********************README**********************
Welcome!
COMPONENTS
main.py - To collect 10K random tweets and store them in MongoDB instance using Twitter Streaming API
read_tweets.py - Reads tweets from Database, finds 5 most frequently used named entities from each of the 10K tweets
news.py - To search news based on tags
sentiment_analysis.py - To perform sentiment analysis using Textblob
twitterdb.zip - file containing collections:
lang_tweets.bson - containing initial 10K tweets
words_tweets.bson - has tweets containing the named entities
words_news.bson - has news containing the named entities
RUNNING
In read_tweets.py provide CONSUMER_KEY, CONSUMER_SECRET, ACCESS_TOKEN and ACCESS_TOKEN_SECRET for twitter application. Import twitterdb Database (twitterdb.zip) into Mongo Client.

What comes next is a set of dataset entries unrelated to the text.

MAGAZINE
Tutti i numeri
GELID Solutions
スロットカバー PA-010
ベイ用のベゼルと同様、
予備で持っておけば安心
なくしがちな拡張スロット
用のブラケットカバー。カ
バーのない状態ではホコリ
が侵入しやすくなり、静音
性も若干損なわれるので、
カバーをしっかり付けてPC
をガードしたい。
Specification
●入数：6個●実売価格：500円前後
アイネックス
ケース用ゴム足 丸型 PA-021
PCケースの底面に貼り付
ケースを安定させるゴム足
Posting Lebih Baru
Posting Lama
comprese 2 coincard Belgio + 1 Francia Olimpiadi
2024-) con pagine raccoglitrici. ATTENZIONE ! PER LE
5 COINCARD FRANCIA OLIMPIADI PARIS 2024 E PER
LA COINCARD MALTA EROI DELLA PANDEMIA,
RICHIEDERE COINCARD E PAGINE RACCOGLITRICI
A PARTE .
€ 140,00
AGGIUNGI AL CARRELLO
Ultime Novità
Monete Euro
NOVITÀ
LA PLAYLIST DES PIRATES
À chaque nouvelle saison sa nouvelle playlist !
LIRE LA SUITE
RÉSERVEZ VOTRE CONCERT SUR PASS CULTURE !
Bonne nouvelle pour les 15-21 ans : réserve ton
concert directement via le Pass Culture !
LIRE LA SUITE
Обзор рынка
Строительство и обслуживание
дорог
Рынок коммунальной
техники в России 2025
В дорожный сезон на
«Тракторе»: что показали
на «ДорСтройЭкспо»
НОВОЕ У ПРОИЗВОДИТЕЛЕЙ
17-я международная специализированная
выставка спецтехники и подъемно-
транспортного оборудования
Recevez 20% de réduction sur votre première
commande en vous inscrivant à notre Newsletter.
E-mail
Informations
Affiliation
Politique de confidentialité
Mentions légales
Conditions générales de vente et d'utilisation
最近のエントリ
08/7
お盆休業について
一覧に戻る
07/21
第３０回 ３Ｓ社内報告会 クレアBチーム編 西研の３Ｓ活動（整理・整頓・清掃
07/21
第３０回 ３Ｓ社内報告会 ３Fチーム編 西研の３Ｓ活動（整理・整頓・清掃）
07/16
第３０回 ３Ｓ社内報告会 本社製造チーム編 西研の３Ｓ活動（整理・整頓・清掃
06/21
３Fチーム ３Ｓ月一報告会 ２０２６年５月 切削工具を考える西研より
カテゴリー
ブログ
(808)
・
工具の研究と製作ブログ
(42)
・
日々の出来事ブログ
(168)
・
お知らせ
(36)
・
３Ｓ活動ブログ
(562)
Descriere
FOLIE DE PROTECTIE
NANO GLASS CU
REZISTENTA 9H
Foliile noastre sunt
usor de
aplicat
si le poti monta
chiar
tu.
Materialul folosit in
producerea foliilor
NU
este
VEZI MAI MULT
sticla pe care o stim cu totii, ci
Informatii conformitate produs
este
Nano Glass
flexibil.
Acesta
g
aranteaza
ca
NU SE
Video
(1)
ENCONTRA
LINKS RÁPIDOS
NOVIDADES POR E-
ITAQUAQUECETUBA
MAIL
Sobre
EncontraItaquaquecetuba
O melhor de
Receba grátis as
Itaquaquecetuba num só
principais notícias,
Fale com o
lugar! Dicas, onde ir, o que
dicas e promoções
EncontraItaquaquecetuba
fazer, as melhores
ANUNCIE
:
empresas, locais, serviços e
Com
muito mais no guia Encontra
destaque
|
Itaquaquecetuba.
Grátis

For command line, to collect tweets based on NER, invoke:
> python read_tweets.py
For command line, to collect 10K tweets, invoke:
> python main.py
To run a single server database:
$ sudo mkdir -p /data/db
$ ./mongod
$
$ # The mongo javascript shell connects to localhost and test database by default:
$ ./mongo
> help
OTHER REQUIREMENTS
Uses english.all.3class.distsim.crf.ser.gz and stanford-ner.jar (present in the same folder) for performing named entity recognition using Stanford Tool.